- Transcribed page contents:

-----

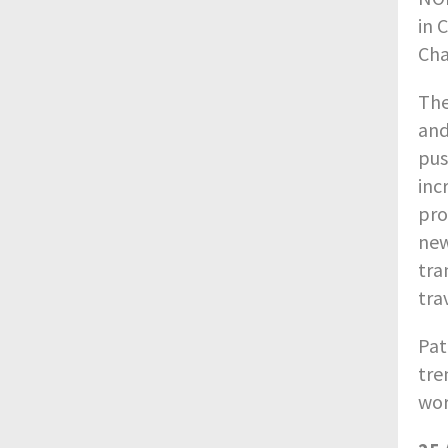
in 
Cha
The
and
pus
inc
pro
new
tra
tra
Pat
tre
wor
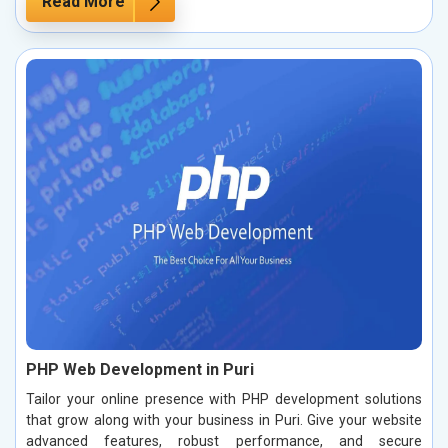
Read More
PHP Web Development in Puri
Tailor your online presence with PHP development solutions
that grow along with your business in Puri. Give your website
advanced features, robust performance, and secure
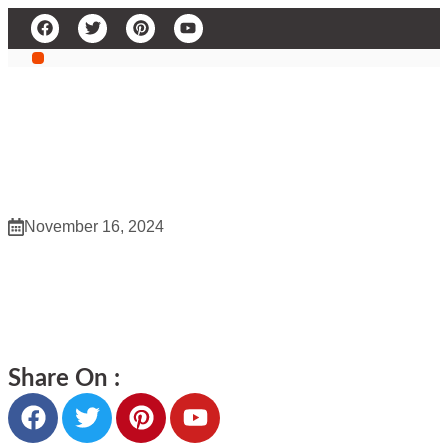
WZ Whole Saler 437
November 16, 2024
WZ Whole Saler 437
Share On :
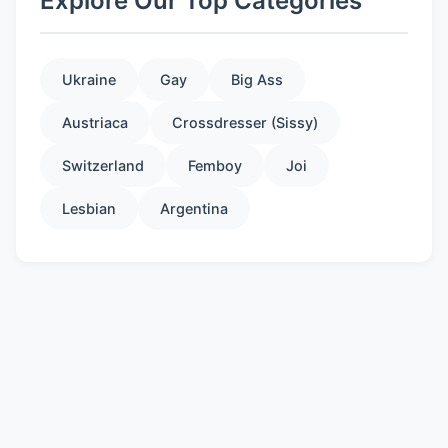
Explore Our Top Categories
Ukraine
Gay
Big Ass
Austriaca
Crossdresser (Sissy)
Switzerland
Femboy
Joi
Lesbian
Argentina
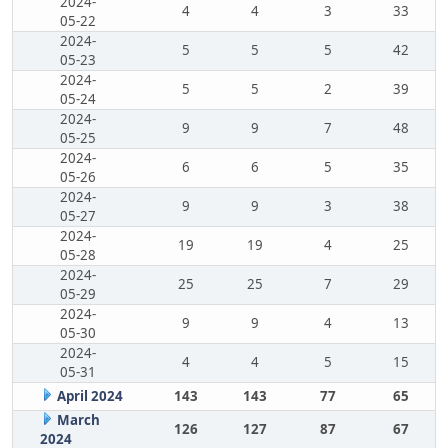
2024-
4
4
3
33
05-22
2024-
5
5
5
42
05-23
2024-
5
5
2
39
05-24
2024-
9
9
7
48
05-25
2024-
6
6
5
35
05-26
2024-
9
9
3
38
05-27
2024-
19
19
4
25
05-28
2024-
25
25
7
29
05-29
2024-
9
9
4
13
05-30
2024-
4
4
5
15
05-31
April 2024
143
143
77
65
March
126
127
87
67
2024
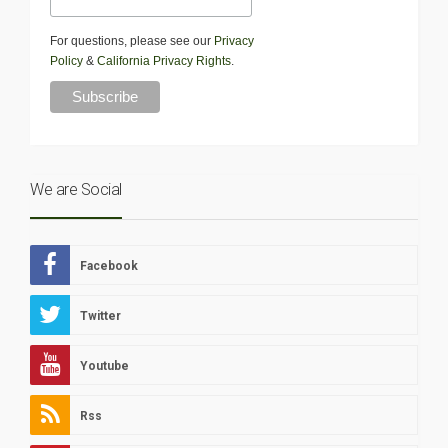
For questions, please see our
Privacy
Policy
&
California Privacy Rights
.
We are Social
Facebook
Twitter
Youtube
Rss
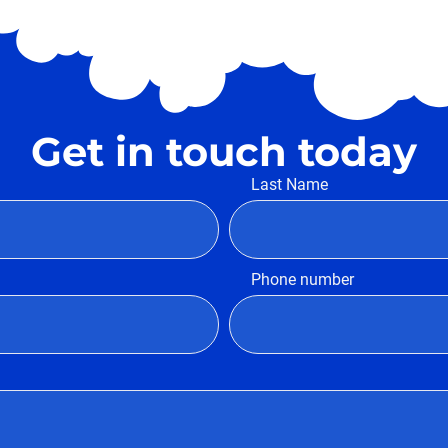
Get in touch today
Last Name
Phone number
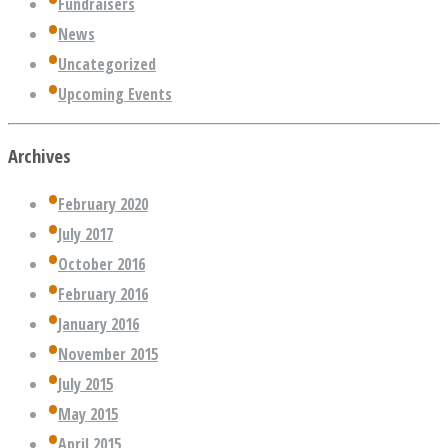
Fundraisers
News
Uncategorized
Upcoming Events
Archives
February 2020
July 2017
October 2016
February 2016
January 2016
November 2015
July 2015
May 2015
April 2015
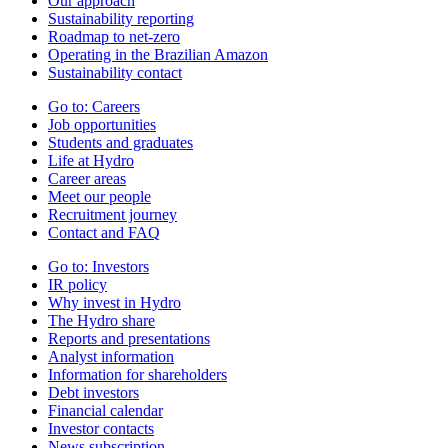
Our approach
Sustainability reporting
Roadmap to net-zero
Operating in the Brazilian Amazon
Sustainability contact
Go to:
Careers
Job opportunities
Students and graduates
Life at Hydro
Career areas
Meet our people
Recruitment journey
Contact and FAQ
Go to:
Investors
IR policy
Why invest in Hydro
The Hydro share
Reports and presentations
Analyst information
Information for shareholders
Debt investors
Financial calendar
Investor contacts
News subscription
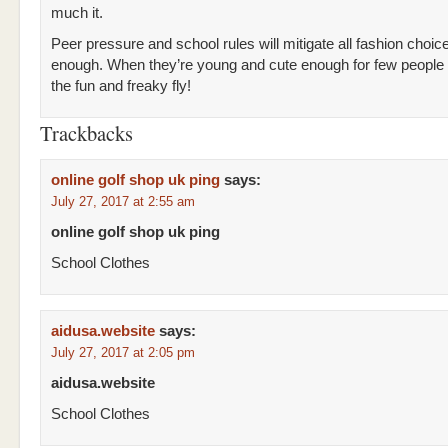
much it.
Peer pressure and school rules will mitigate all fashion choi
enough. When they’re young and cute enough for few people t
the fun and freaky fly!
Trackbacks
online golf shop uk ping
says:
July 27, 2017 at 2:55 am
online golf shop uk ping
School Clothes
aidusa.website
says:
July 27, 2017 at 2:05 pm
aidusa.website
School Clothes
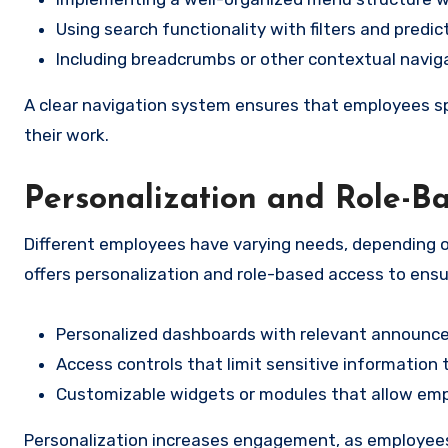
Using search functionality with filters and predic
Including breadcrumbs or other contextual navig
A clear navigation system ensures that employees sp
their work.
Personalization and Role-B
Different employees have varying needs, depending o
offers personalization and role-based access to ensu
Personalized dashboards with relevant announce
Access controls that limit sensitive information
Customizable widgets or modules that allow emplo
Personalization increases engagement, as employees f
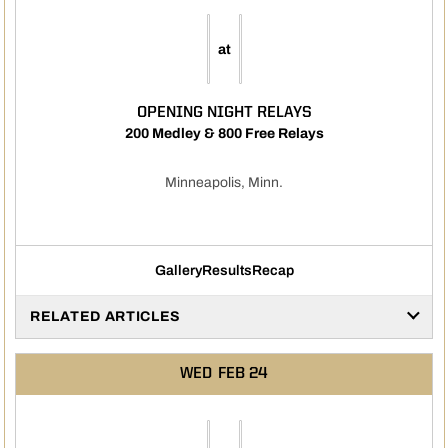
at
OPENING NIGHT RELAYS
200 Medley & 800 Free Relays
Minneapolis, Minn.
Gallery
Results
Recap
RELATED ARTICLES
WED
FEB 24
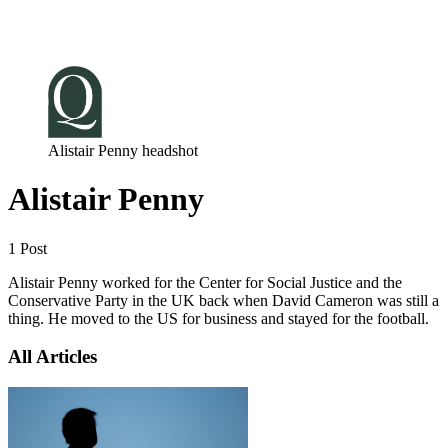
Log in
Subscribe
Alistair Penny headshot
Alistair Penny
1 Post
Alistair Penny worked for the Center for Social Justice and the
Conservative Party in the UK back when David Cameron was still a
thing. He moved to the US for business and stayed for the football.
All Articles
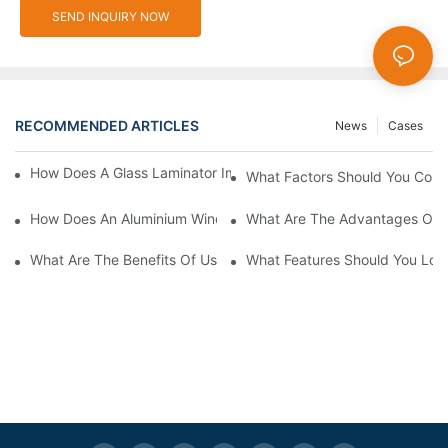
SEND INQUIRY NOW
RECOMMENDED ARTICLES
News
Cases
How Does A Glass Laminator Improve Your Production Process?
What Factors Should You Cons
How Does An Aluminium Window Cutting Machine Improve Prod
What Are The Advantages Of 
What Are The Benefits Of Using A CNC Glass Cutting Table In P
What Features Should You Look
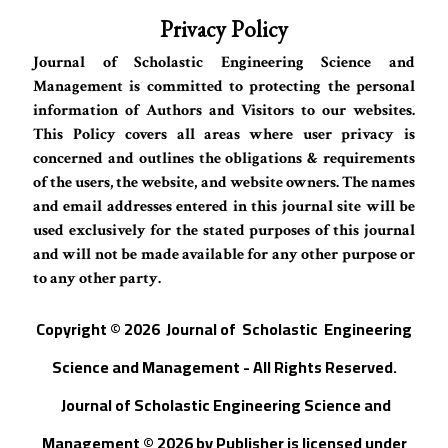
Privacy Policy
Journal of Scholastic Engineering Science and
Management is committed to protecting the personal
information of Authors and Visitors to our websites.
This Policy covers all areas where user privacy is
concerned and outlines the obligations & requirements
of the users, the website, and website owners. The names
and email addresses entered in this journal site will be
used exclusively for the stated purposes of this journal
and will not be made available for any other purpose or
to any other party.
Copyright © 202
6
Journal of
S
cholastic Engineering
Science and Management - All Rights Reserved
.
Journal of Scholastic Engineering Science and
Management © 202
6
by
Publisher
is licensed under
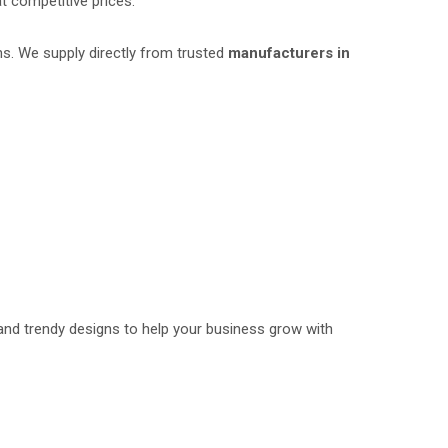
t competitive prices.
ns. We supply directly from trusted
manufacturers in
and trendy designs to help your business grow with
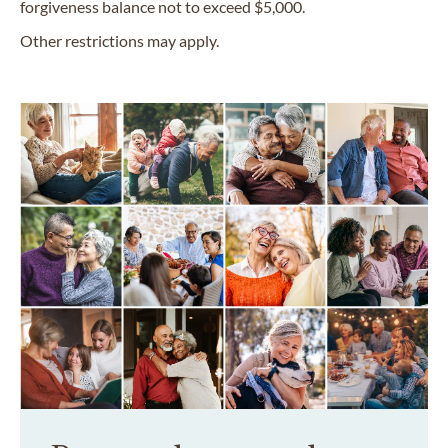
forgiveness balance not to exceed $5,000.
Other restrictions may apply.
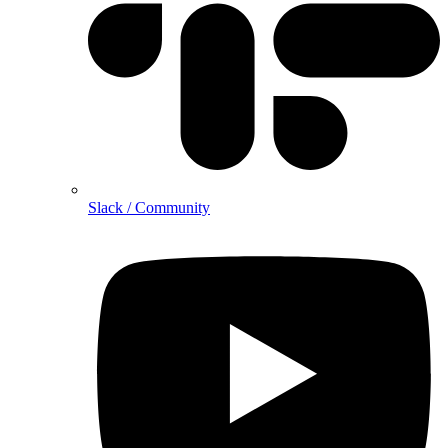
Slack / Community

-----

- To do: Return every line from the entries above that contains the word "Management".

- Answer:
Management is committed to protecting the personal
Science and Management - All Rights Reserved
Management © 202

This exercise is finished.